More than 1.2 million people live in Cuyahoga County, anchored by Cleveland (population 370,000). Summit County is home to approximately 540,000 people with Akron (population 190,000) serving as the county seat.
Summit County established a seventeen-member Opioid Abatement Advisory Council to assist with the process of distributing litigation funds. The Council first synthesized existing data to determine areas of need and then provided recommendations on how the dollars should be used. Members of the Council were drawn from different fields that touch upon the epidemic, such as education, child welfare and treatment, and also included people with lived experience.
Recommendations from the Council are approved by a group of county leaders and then the County Council; the first grants were made in 2021. Summit County so far has provided funding to:
- Healthcare organizations to improve the care provided in emergency settings;
- Small nonprofits that provide direct services to families in need;
- Harm reduction strategies, including needle exchange programs, fentanyl test strips, and naloxone; and
- Improve pregnancy care for people with an opioid use disorder.
According to Greta Johnson, Summit County Director of Communications and Assistant Chief of Staff, the County intends to use the remaining dollars to set up a fund that can provide an ongoing revenue source to help the county address substance use. The County also plans to launch a website that will include a community dashboard so that the public can see how the dollars are being used.
In Cuyahoga County, county leaders prioritized distributing money quickly to treatment, prevention, diversion, and education services. County officials made initial recommendations about how to spend the new money based in part on the Phase I Cuyahoga County Opioid Crisis Mitigation Plan and proposals received from community organizations. The county council then approved those recommendations.
Cuyahoga County chose to focus most of its money on a single, large, new initiative rather than funding many smaller projects. Cuyahoga allotted between $60 and $70 million of $117 million in available money to start a diversion program that provides treatment for people with substance use disorder or mental illness instead of sending them to jail. The Diversion Center opened on May 4, 2021. The allocations include capital expenses for a new building and 4 to 5 years of operating expenses for the program. The Diversion Center is run by a formal Diversion Board which includes representation from several agencies, including Alcohol, Drug Addiction, and Mental Health Services (ADAMHS) Board of Cuyahoga County, which takes recommendations from a Community Input Committee.

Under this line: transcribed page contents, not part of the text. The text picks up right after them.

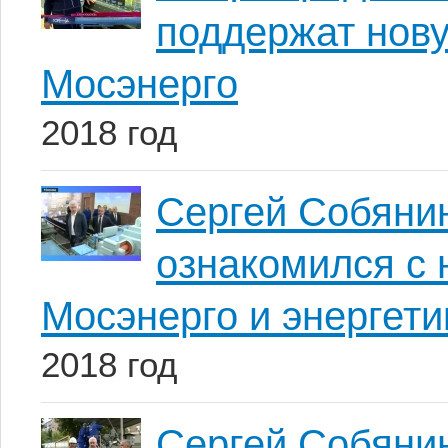
поддержат нов
Мосэнерго
2018 год
Сергей Собянин
ознакомился с 
Мосэнерго и энергет
2018 год
Сергей Собянин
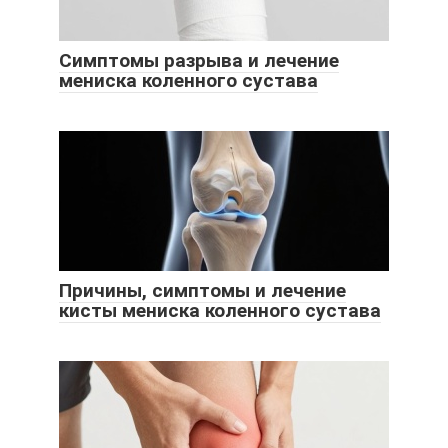
Симптомы разрыва и лечение
мениска коленного сустава
Причины, симптомы и лечение
кисты мениска коленного сустава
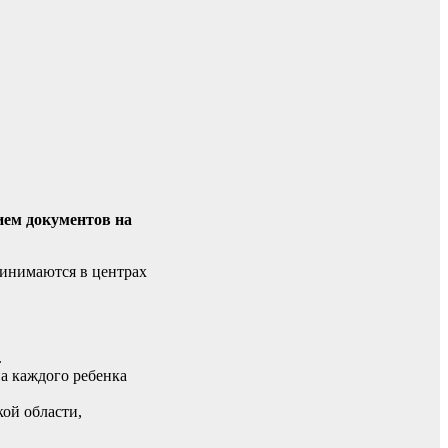
ием документов на
ринимаются в центрах
.
а каждого ребенка
ой области,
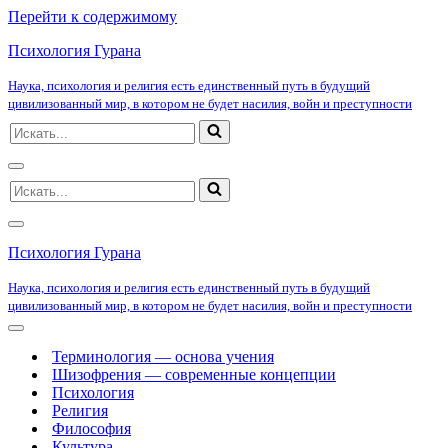
Перейти к содержимому
Психология Гурана
Наука, психология и религия есть единственный путь в будущий
цивилизованный мир, в котором не будет насилия, войн и преступности
Искать...
Меню
Искать...
навигации
Меню
навигации
Психология Гурана
Наука, психология и религия есть единственный путь в будущий
цивилизованный мир, в котором не будет насилия, войн и преступности
Меню
навигации
Терминология — основа учения
Шизофрения — современные концепции
Психология
Религия
Философия
Культура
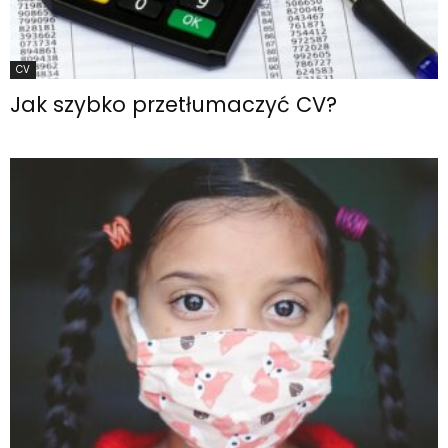
CV
Jak szybko przetłumaczyć CV?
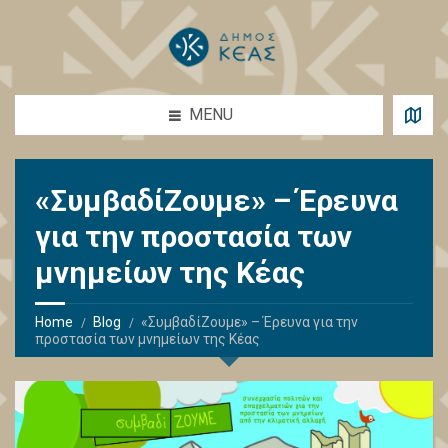
MENU
«ΣυμβαδίΖουμε» – Έρευνα
για την προστασία των
μνημείων της Κέας
Home
Blog
«ΣυμβαδίΖουμε» – Έρευνα για την
προστασία των μνημείων της Κέας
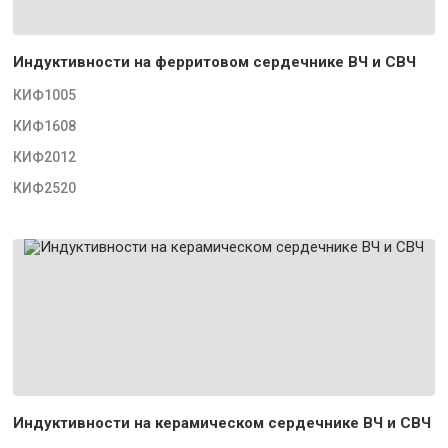
Индуктивности на ферритовом сердечнике ВЧ и СВЧ
КИФ1005
КИФ1608
КИФ2012
КИФ2520
Индуктивности на керамическом сердечнике ВЧ и СВЧ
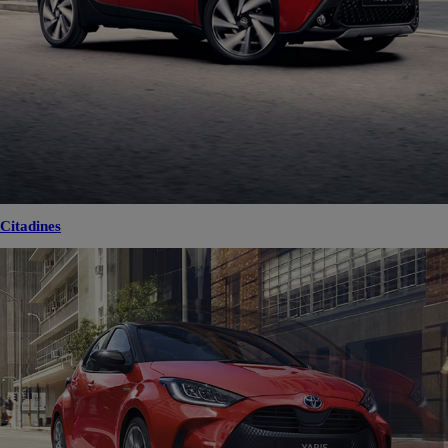
Citadines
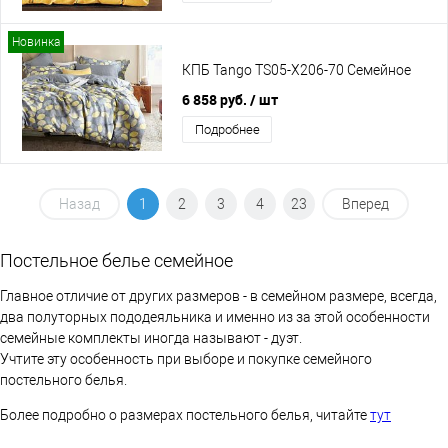
Новинка
КПБ Tango TS05-X206-70 Семейное
6 858 руб.
/ шт
Подробнее
Назад
1
2
3
4
23
Вперед
Постельное белье семейное
Главное отличие от других размеров - в семейном размере, всегда,
два полуторных пододеяльника и именно из за этой особенности
семейные комплекты иногда называют - дуэт.
Учтите эту особенность при выборе и покупке семейного
постельного белья.
Более подробно о размерах постельного белья, читайте
тут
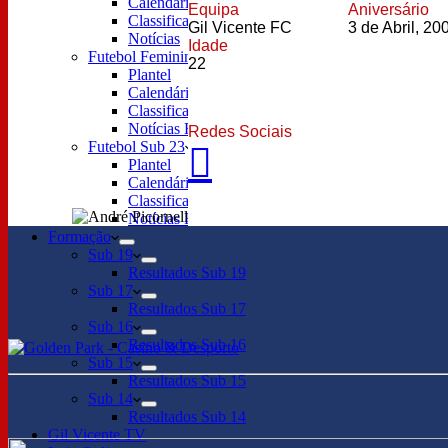
Calendário
Equipa
Aniversário
Classificação
Gil Vicente FC
3 de Abril, 20
Notícias
Idade
Futebol Feminino
22
Plantel
Calendário
Classificação
Notícias Futebol Feminino
Redes Sociais
Futebol Sub 23
Plantel
Calendário Sub 23
Classificação Sub 23
Notícias Futebol Sub 23
Formação
Sub 19
Resultados Sub 19
Sub 17
Resultados Sub 17
Sub 16
Resultados Sub 16
Sub 15
Resultados Sub 15
Sub 14
Resultados Sub 14
Gil Vicente TV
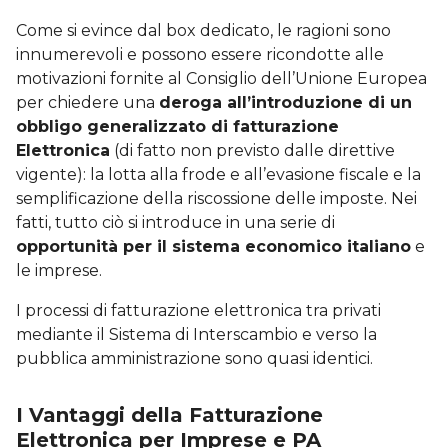
Come si evince dal box dedicato, le ragioni sono
innumerevoli e possono essere ricondotte alle
motivazioni fornite al Consiglio dell’Unione Europea
per chiedere una
deroga all’introduzione di un
obbligo generalizzato di fatturazione
Elettronica
(di fatto non previsto dalle direttive
vigente): la lotta alla frode e all’evasione fiscale e la
semplificazione della riscossione delle imposte. Nei
fatti, tutto ciò si introduce in una serie di
opportunità per il sistema economico italiano
e
le imprese.
I processi di fatturazione elettronica tra privati
mediante il Sistema di Interscambio e verso la
pubblica amministrazione sono quasi identici.
I Vantaggi della Fatturazione
Elettronica per Imprese e PA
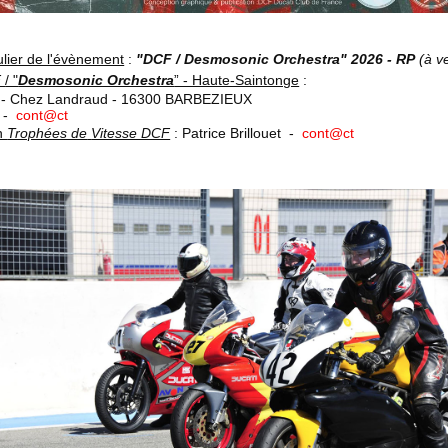
ulier de l'évènement
:
"DCF / Desmosonic Orchestra" 2026 - RP
(à v
F
/ "
Desmosonic Orchestra
” - Haute-Saintonge
:
- Chez Landraud - 16300 BARBEZIEUX
3 -
cont@ct
on
Trophées de
Vitesse DCF
: Patrice Brillouet -
cont@ct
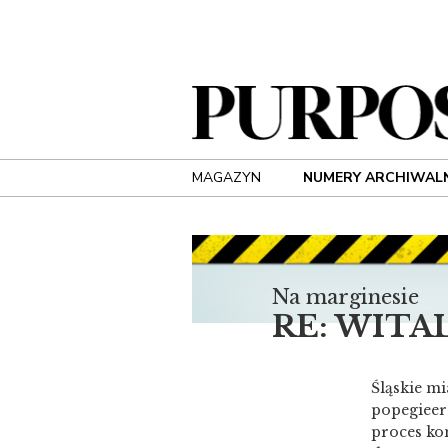
MAGAZYN
NUMERY ARCHIWAL
Na marginesie
RE: WITA
Śląskie mi
popegieero
proces kon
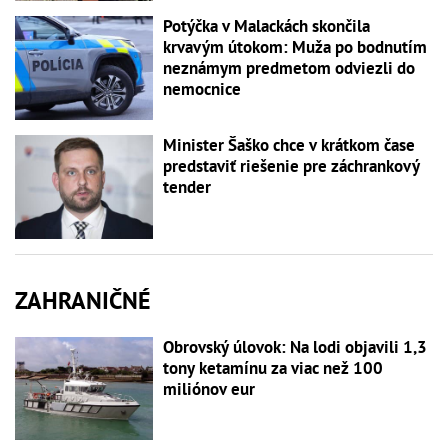
Potýčka v Malackách skončila
krvavým útokom: Muža po bodnutím
neznámym predmetom odviezli do
nemocnice
Minister Šaško chce v krátkom čase
predstaviť riešenie pre záchrankový
tender
ZAHRANIČNÉ
Obrovský úlovok: Na lodi objavili 1,3
tony ketamínu za viac než 100
miliónov eur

Currently, the Diversion Program includes contracts with three entities:
- The local ADAMHS Board which provides the Crisis Intervention Training for all police and dispatchers,
- The Oriana House which operates the Diversion Center along with a subcontract to University Hospitals for psychiatrists and other medical positions staffed at the Diversion Center, and
- Frontline Services which answers the 24/7/365 Diversion Center hotline.
All referrals to the Diversion Center, including those from police, go through the hotline. During the call, staff triage the situation and recommend the Diversion Center for those appropriate. For others they can recommend options such as a hospital ED or activation of the County Mobile Crisis Team instead.
Other programs funded by Cuyahoga County include inpatient and outpatient treatment programs (including treatment in emergency rooms and jails), school-based prevention programs, and support for mothers with opioid use disorder. The County Innovation Office identifies goals and metrics and tracks progress for the funded projects, though detailed reports are not available to the public.